Goobi workflow 3.0.4 and newer

Documentation date

04.03.2019

Precondition

The precondition for using the plugin is the use of Goobi workflow in version 3.0.4 or higher, the correct installation and configuration of the plugin as well as the correct integration of the plugin into the desired work steps of the workflow. In addition, a plugin is required for the actual OCR process and for merging the results.

Installation and Configuration

The following files must be installed to use the plugin:

/opt/digiverso/goobi/plugins/step/plugin_intranda_step_ocrselector.jar
/opt/digiverso/goobi/static_assets/plugins/intranda_step_ocrselector/css/style.css
/opt/digiverso/goobi/static_assets/plugins/intranda_step_ocrselector/js/app.js
/opt/digiverso/goobi/static_assets/plugins/intranda_step_ocrselector/js/riot.min.js
/opt/digiverso/goobi/static_assets/plugins/intranda_step_ocrselector/js/tags.js
/opt/digiverso/goobi/static_assets/plugins/intranda_step_ocrselector/js/ugh.js

The first file is the Java part of the plugin, all following files are needed for the graphical display.

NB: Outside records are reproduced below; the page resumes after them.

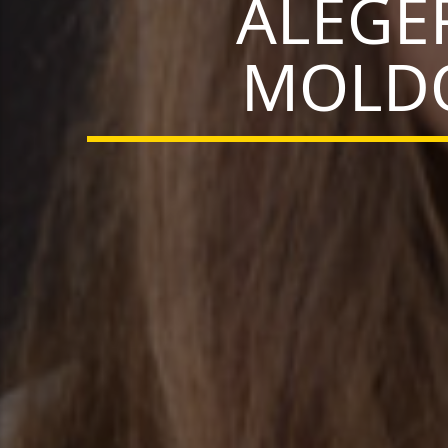
ALEGE
MOLDO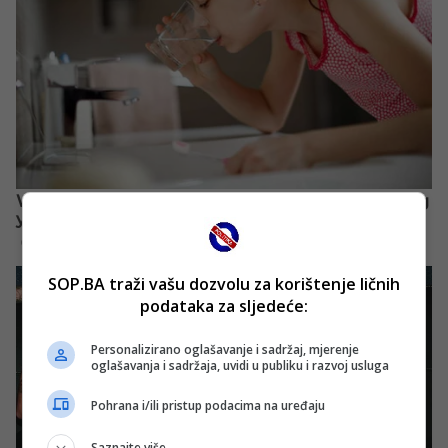
SOP.BA traži vašu dozvolu za korištenje ličnih
podataka za sljedeće:
Personalizirano oglašavanje i sadržaj, mjerenje
oglašavanja i sadržaja, uvidi u publiku i razvoj usluga
Pohrana i/ili pristup podacima na uređaju
Saznajte više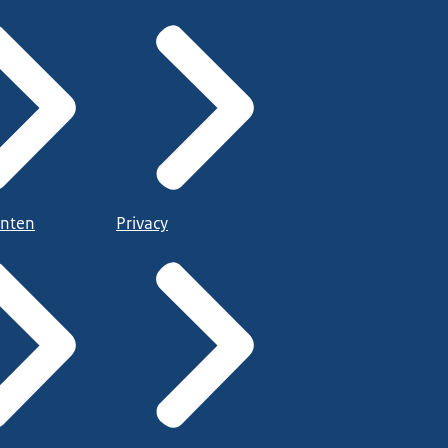
nten
Privacy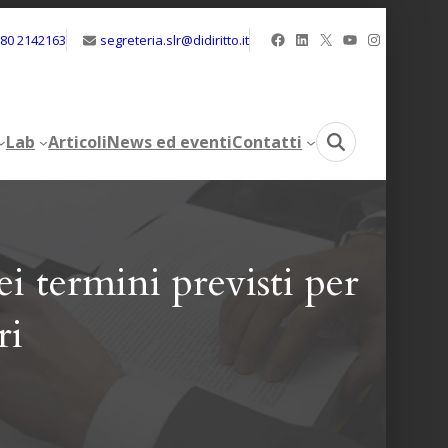
Facebook
LinkedIn
X
YouTube
Instagram
080 2142163
segreteria.slr@didiritto.it
Lab
Articoli
News ed eventi
Contatti
Lab
Articoli
News ed eventi
Contatti
i termini previsti per
ri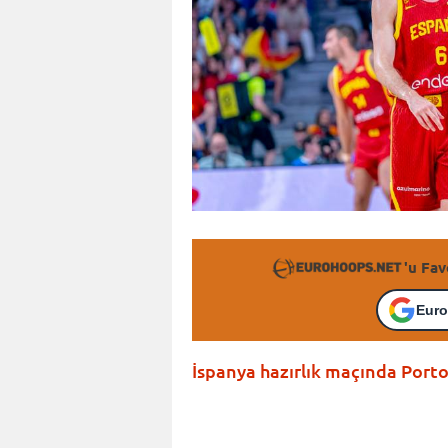
'u Fav
Euro
İspanya hazırlık maçında Porto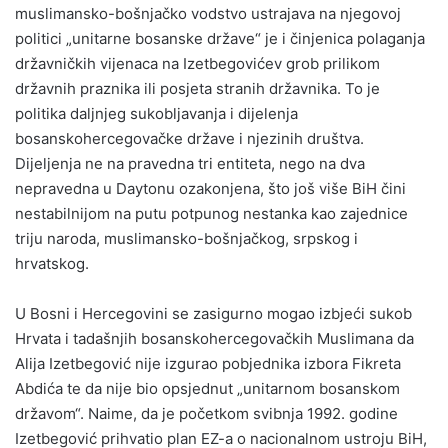
muslimansko-bošnjačko vodstvo ustrajava na njegovoj
politici „unitarne bosanske države“ je i činjenica polaganja
državničkih vijenaca na Izetbegovićev grob prilikom
državnih praznika ili posjeta stranih državnika. To je
politika daljnjeg sukobljavanja i dijelenja
bosanskohercegovačke države i njezinih društva.
Dijeljenja ne na pravedna tri entiteta, nego na dva
nepravedna u Daytonu ozakonjena, što još više BiH čini
nestabilnijom na putu potpunog nestanka kao zajednice
triju naroda, muslimansko-bošnjačkog, srpskog i
hrvatskog.
U Bosni i Hercegovini se zasigurno mogao izbjeći sukob
Hrvata i tadašnjih bosanskohercegovačkih Muslimana da
Alija Izetbegović nije izgurao pobjednika izbora Fikreta
Abdića te da nije bio opsjednut „unitarnom bosanskom
državom“. Naime, da je početkom svibnja 1992. godine
Izetbegović prihvatio plan EZ-a o nacionalnom ustroju BiH,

The plugin does not have its own configuration, but reads the default value for all pages from the metadata of the process.

Settings in Goobi

After the plugin has been installed, it can be configured in the user interface in a workflow step.

Task-Details

Usage

If the corresponding task was opened by the respective user within which the plugin was configured, the plugin is displayed to the user in the task. After the plugin has been entered, a new view opens in which all images belonging to the process are displayed.

Plugin interface

The current selection (antiqua, fracture, no OCR) is displayed below each image. The preselection is read from the Font Type process property.

Individual images can now be selected here by left-clicking. Multiple selection is possible by Ctrl + click for individual pages and Shift + click for a range of pages.

Multiple selection

If one or more pages are selected, a context menu can be opened by right-clicking on one of the selected pages.

Context menu

Here you can choose between the three options antiqua, fracture and no OCR. Click on one of the three options to apply it to all selected pages.

Updated - no OCR for cover and blank pages

The plugin can be exited by clicking on Exit plugin after successful selection. The plugin will automatically be saved again. The Save button can be used for temporary saving.